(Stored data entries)
_____

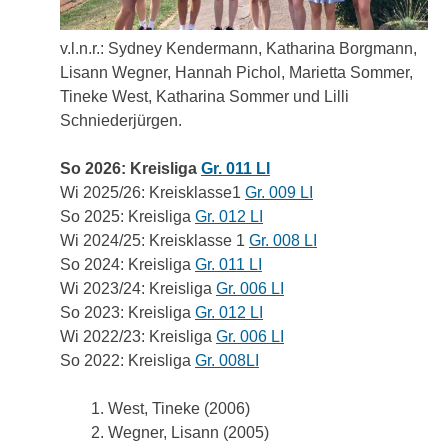
v.l.n.r.: Sydney Kendermann, Katharina Borgmann,
Lisann Wegner, Hannah Pichol, Marietta Sommer,
Tineke West, Katharina Sommer und Lilli
Schniederjürgen.
So 2026: Kreisliga
Gr. 011 LI
Wi 2025/26: Kreisklasse1
Gr. 009 LI
So 2025: Kreisliga
Gr. 012 LI
Wi 2024/25: Kreisklasse 1
Gr. 008 LI
So 2024: Kreisliga
Gr. 011 LI
Wi 2023/24: Kreisliga
Gr. 006 LI
So 2023: Kreisliga
Gr. 012 LI
Wi 2022/23: Kreisliga
Gr. 006 LI
So 2022: Kreisliga
Gr. 008LI
West, Tineke (2006)
Wegner, Lisann (2005)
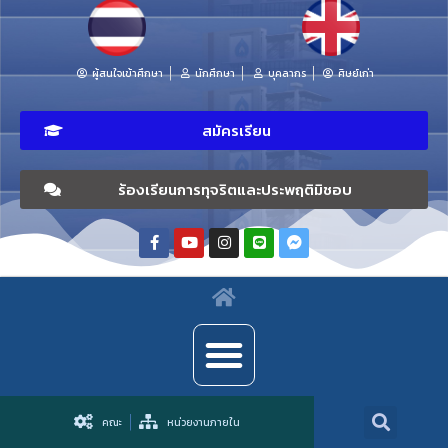
ผู้สนใจเข้าศึกษา
นักศึกษา
บุคลากร
ศิษย์เก่า
สมัครเรียน
ร้องเรียนการทุจริตและประพฤติมิชอบ
คณะ
หน่วยงานภายใน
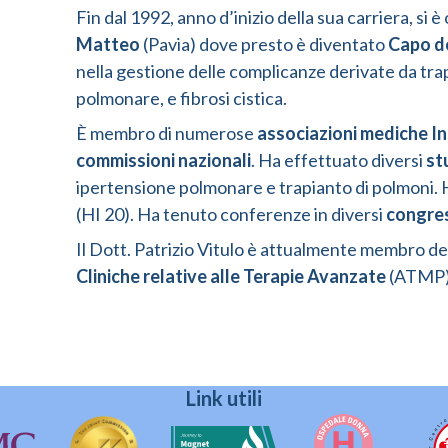
Fin dal 1992, anno d’inizio della sua carriera, si
Matteo
(Pavia) dove presto è diventato
Capo de
nella gestione delle complicanze derivate da tr
polmonare, e fibrosi cistica.
È membro di numerose
associazioni mediche In
commissioni nazionali
. Ha effettuato diversi
st
ipertensione polmonare e trapianto di polmoni. 
(HI 20). Ha tenuto conferenze in diversi
congres
Il Dott. Patrizio Vitulo è attualmente membro de
Cliniche relative alle Terapie Avanzate
(ATMP)
Link utili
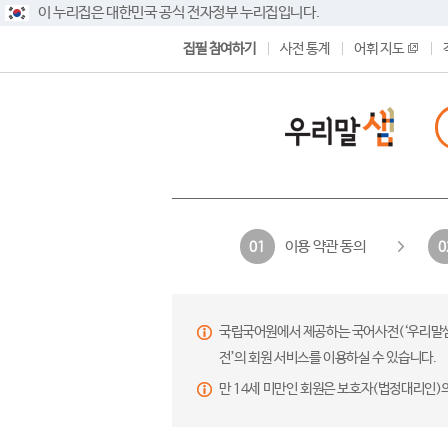
이 누리집은 대한민국 공식 전자정부 누리집입니다.
집필 참여하기
사전 통계
어휘 지도
이용 약관 동의
01
0
국립국어원에서 제공하는 국어사전(‘우리말샘’,
전’의 회원 서비스를 이용하실 수 있습니다.
만 14세 미만인 회원은 보호자(법정대리인)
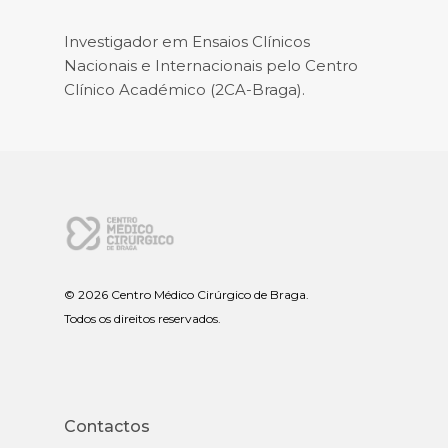
Investigador em Ensaios Clínicos
Nacionais e Internacionais pelo Centro
Clínico Académico (2CA-Braga).
©
2026 Centro Médico Cirúrgico de Braga.
Todos os direitos reservados.
Contactos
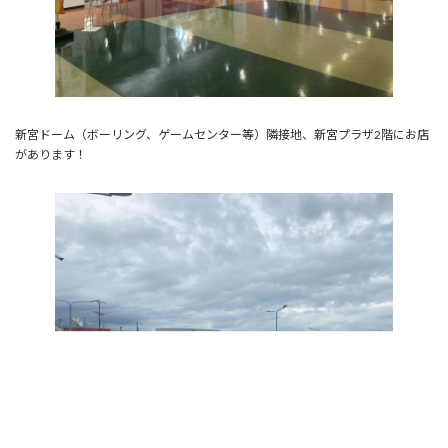
新宮ドーム（ボーリング、ゲームセンター等）隣接地、新宮プラザ2階にお店
があります！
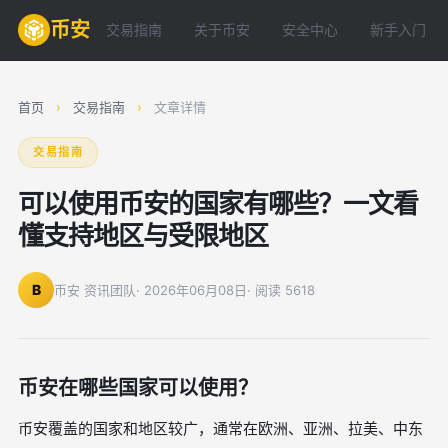
币安
交易指南
关于币安
安全中心
新手入门
首页
›
交易指南
›
文章详情
交易指南
可以使用币安的国家有哪些？一文看
懂支持地区与受限地区
B
币安 资讯团队
· 2026年06月08日
· 阅读 5618
币安在哪些国家可以使用？
币安覆盖的国家和地区较广，通常在欧洲、亚洲、拉美、中东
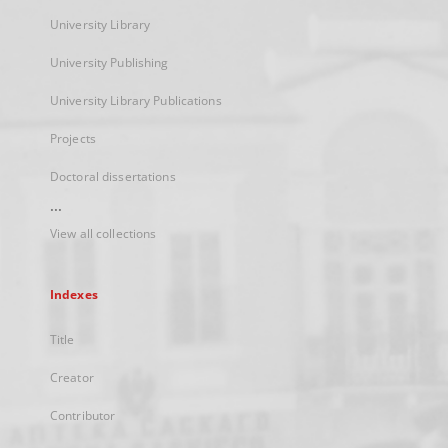
University Library
University Publishing
University Library Publications
Projects
Doctoral dissertations
...
View all collections
Indexes
Title
Creator
Contributor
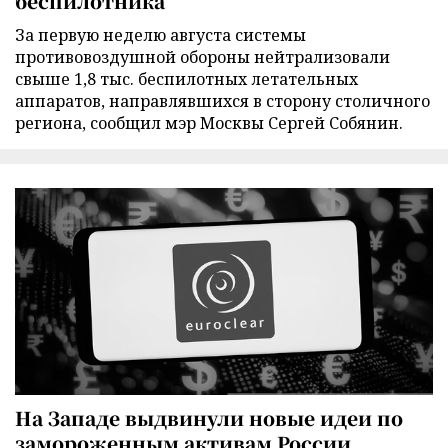
беспилотника
За первую неделю августа системы
противовоздушной обороны нейтрализовали
свыше 1,8 тыс. беспилотных летательных
аппаратов, направлявшихся в сторону столичного
региона, сообщил мэр Москвы Сергей Собянин.
На Западе выдвинули новые идеи по
замороженным активам России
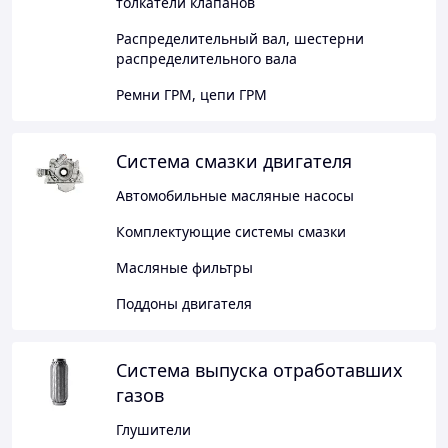
толкатели клапанов
Распределительный вал, шестерни
распределительного вала
Ремни ГРМ, цепи ГРМ
Система смазки двигателя
Автомобильные масляные насосы
Комплектующие системы смазки
Масляные фильтры
Поддоны двигателя
Система выпуска отработавших
газов
Глушители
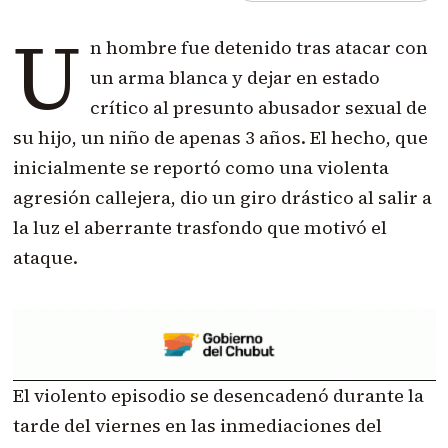
U
n hombre fue detenido tras atacar con
un arma blanca y dejar en estado
crítico al presunto abusador sexual de
su hijo, un niño de apenas 3 años. El hecho, que
inicialmente se reportó como una violenta
agresión callejera, dio un giro drástico al salir a
la luz el aberrante trasfondo que motivó el
ataque.
El violento episodio se desencadenó durante la
tarde del viernes en las inmediaciones del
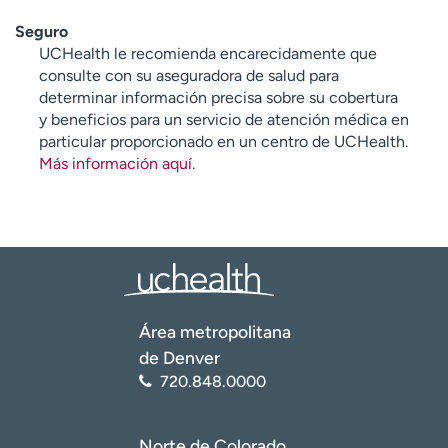
Seguro
UCHealth le recomienda encarecidamente que
consulte con su aseguradora de salud para
determinar información precisa sobre su cobertura
y beneficios para un servicio de atención médica en
particular proporcionado en un centro de UCHealth.
Más información aquí
.
Área metropolitana
de Denver
720.848.0000
Norte de Colorado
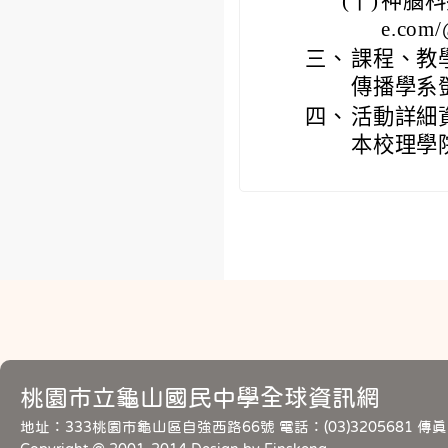
(十)
神腦科技
e.co
三、
課程、教學
傳播學系鄧宗聖
四、
活動詳細
本校理學院
桃園市立龜山國民中學全球資訊網
地址：333桃園市龜山區自強西路66號 電話：(03)3205681 傳真：(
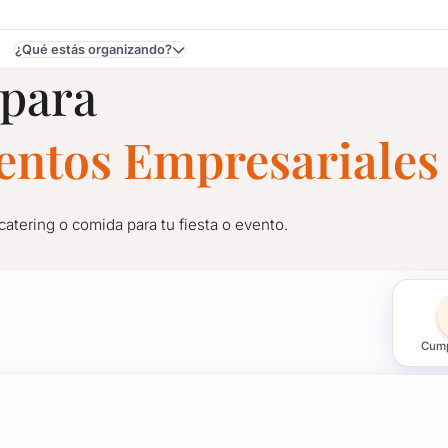
¿Qué estás organizando?
 para
ventos Empresariales
catering o comida para tu fiesta o evento.
s y Eventos en Artigas
Cump
catering o comida para tu fiesta o evento.
plo hay food trucks de cervezas artesanales.
e brindar desayuno, almuerzo o cena de una forma descontractu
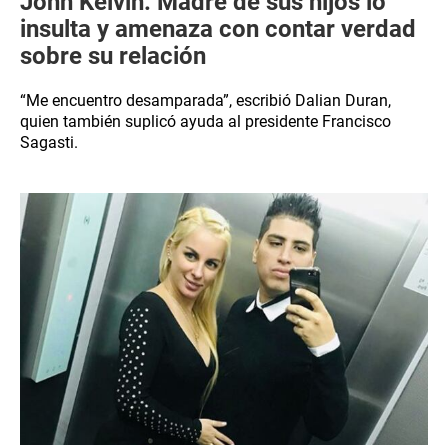
John Kelvin: Madre de sus hijos lo
insulta y amenaza con contar verdad
sobre su relación
“Me encuentro desamparada”, escribió Dalian Duran,
quien también suplicó ayuda al presidente Francisco
Sagasti.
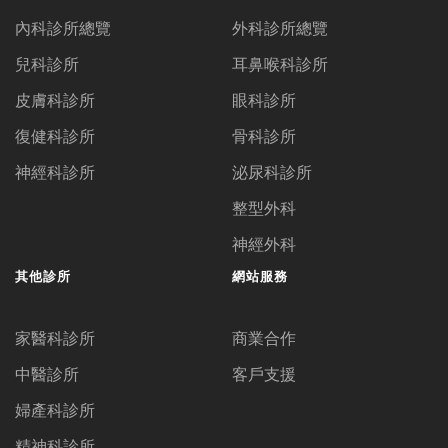
內科診所總覽
外科診所總覽
兒科診所
耳鼻喉科診所
皮膚科診所
眼科診所
復健科診所
骨科診所
神經科診所
泌尿科診所
整型外科
神經外科
其他診所
網站服務
家醫科診所
商業合作
中醫診所
客戶支援
婦產科診所
精神科診所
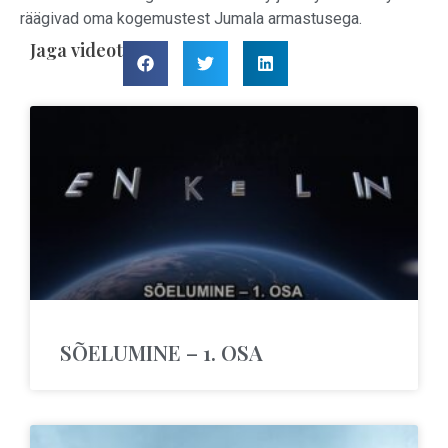
räägivad oma kogemustest Jumala armastusega.
Jaga videot
SÕELUMINE – 1. OSA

_____

§ **WHAT THE TASK ASKS**:
In the entries above, find the line with "Tineke West, Katharina Sommer und Lilli" and the line with "ผู้สนใจเข้าศึกษา". Write out exactly those two lines and every line between them, pictures excluded.

§ **PROBLEM SOLUTION**:
Tineke West, Katharina Sommer und Lilli
Schniederjürgen.
So 2026: Kreisliga
Gr. 011 LI
Wi 2025/26: Kreisklasse1
Gr. 009 LI
So 2025: Kreisliga
Gr. 012 LI
Wi 2024/25: Kreisklasse 1
Gr. 008 LI
So 2024: Kreisliga
Gr. 011 LI
Wi 2023/24: Kreisliga
Gr. 006 LI
So 2023: Kreisliga
Gr. 012 LI
Wi 2022/23: Kreisliga
Gr. 006 LI
So 2022: Kreisliga
Gr. 008LI
West, Tineke (2006)
Wegner, Lisann (2005)
ผู้สนใจเข้าศึกษา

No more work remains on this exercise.